Sophomore year during a drunken stumble home..... ok ok so I wasn't actually walking as much as being carried by one of my many straight football bf's, but in any event I dropped my dorm keys into the snow. For those of you unaware the snow in Maine lasts from November to March/April. In any event we didn't have proximity cards to get into our dorms, good ole fashioned keys were the name of the game. So I learned how to pick the lock on my dorm room door with a hairpin and my student ID. Yup did it for 3 months til the snow melted.
So when I was living in london I was employed by a club as a dancer. No I didn't take my clothes off nor did I do anything that would compromise my status as a true Lady however I worked that pole like there was no tomorrow.... the fact that the british as a people, gay, straight, whatever, have the dancing rhythm of a straight man on a blind date didn't hurt my cause. ANYWAYS, one night after having access to the open bar and the very genial bartenders who always loved me after I got a little "Gone with the Gin" as Chip so aptly put it, and my southern drawl was in full effect. I had gotten off the platform and was re-hydrating (re-hydrating with grey goose) when a gentleman came up to me and asked me for my number. *For some reason to this day I can recite all 11 digitz *. In any event because I was tired from dancing for 4 hours and drunk, I gave it to him.

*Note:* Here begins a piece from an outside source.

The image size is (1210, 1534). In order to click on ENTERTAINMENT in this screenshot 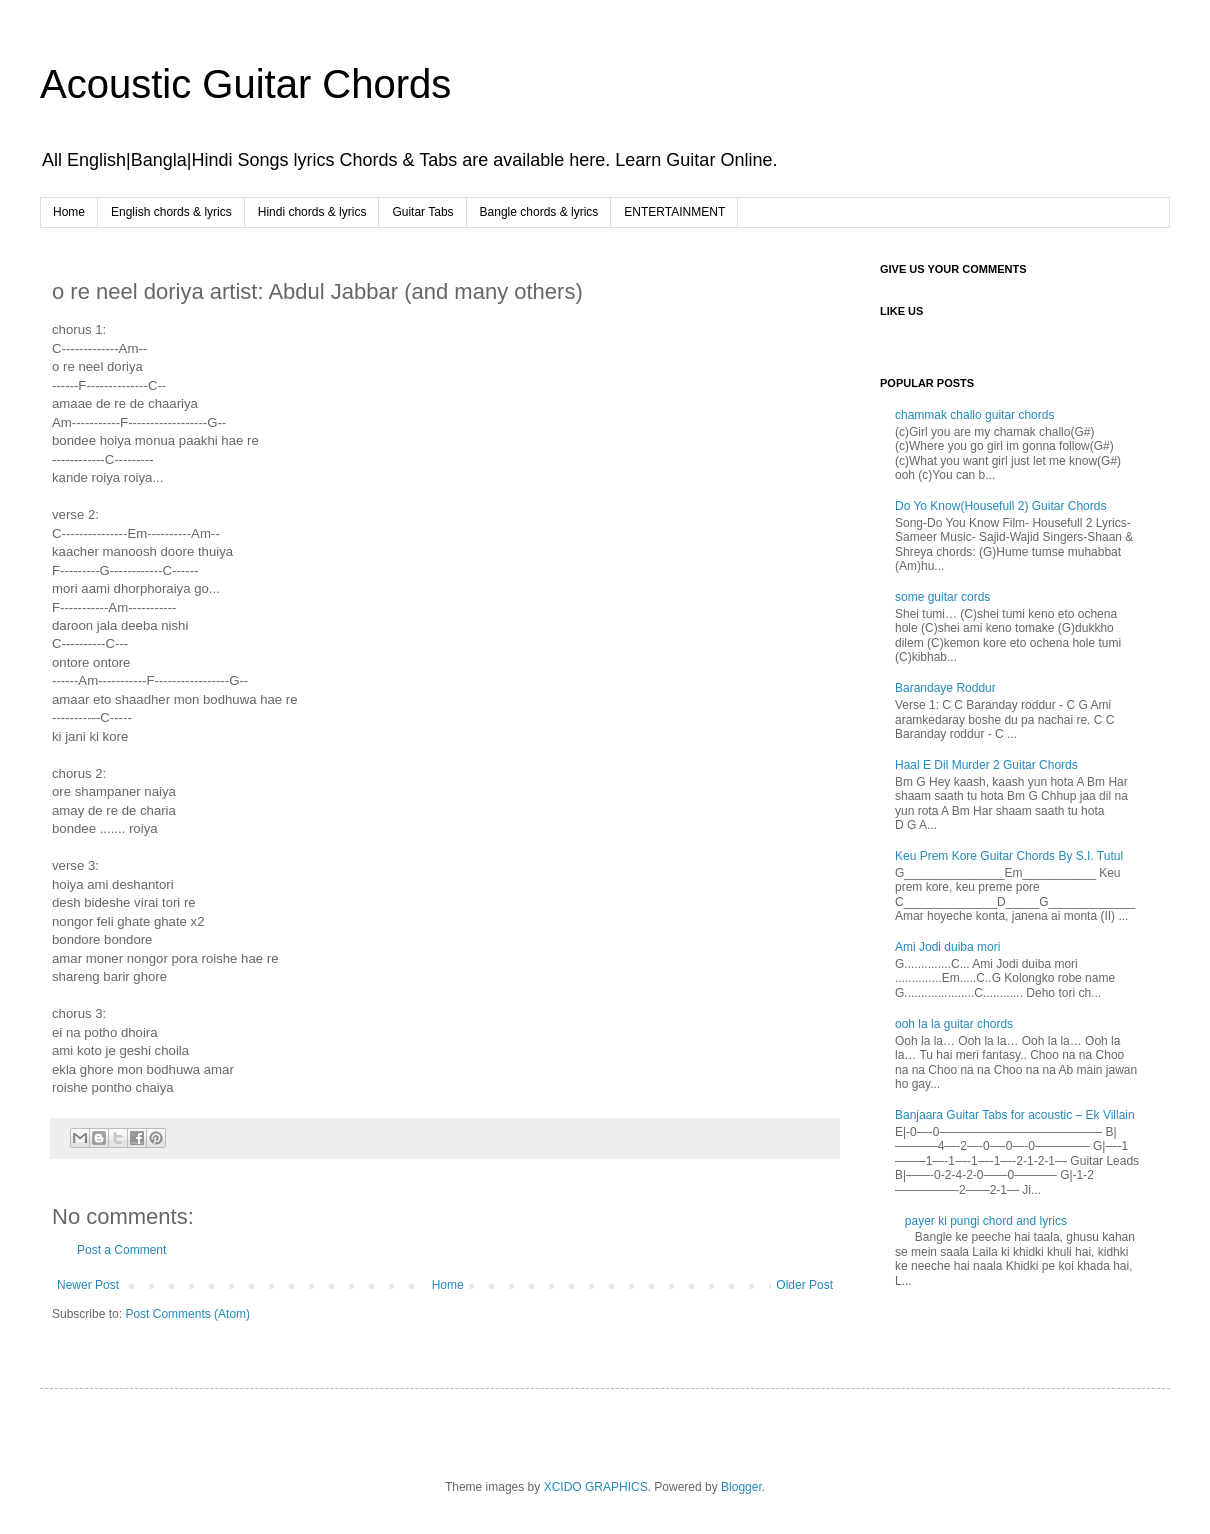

However, after my next shift I sobered up as the ridiculous amount of cardio that was dancing would do, and I knew I didn't want him having my phone number. So when I took another H2O break I went right up to him, he wasn't drunk btw, and started dancing with him (btw this was frowned upon by the management but I explained myself) and in my bump and grind...... picked his pockets, got my phone number out and tucked it back into my work shorts. :)
So next time I'm out, don't be suprised if I matrix it all out on y'all!!! :)
7 comments:
OMG it's the next hit blockbuster...Dale does it on the DL...
I wanna see your dancin' moves!
So which Carlie's angel are you?
I'm so turned on right now. (Not really)... but I'm impressed with your skills. I have no such skills.
Matrix, schmatrix. Starring Dale in....Aeon Flux. Check your local listings.
WC: yeah that's me, Gayeon Flux... ha ha ha.
JP: I'm obvy lucy liu without the whole cross-eyed thing she's got going on. Chips Cam'ron D.
Brian: ha ha ha I guess that's what comes from being a carnie :).
Dudley: ahhh I heart you darling.
You are so funny, Dale. I actually laughed out loud as I was reading your post...and let me tell you the it hurts like a mofo to laugh right now. (but you are worth it!)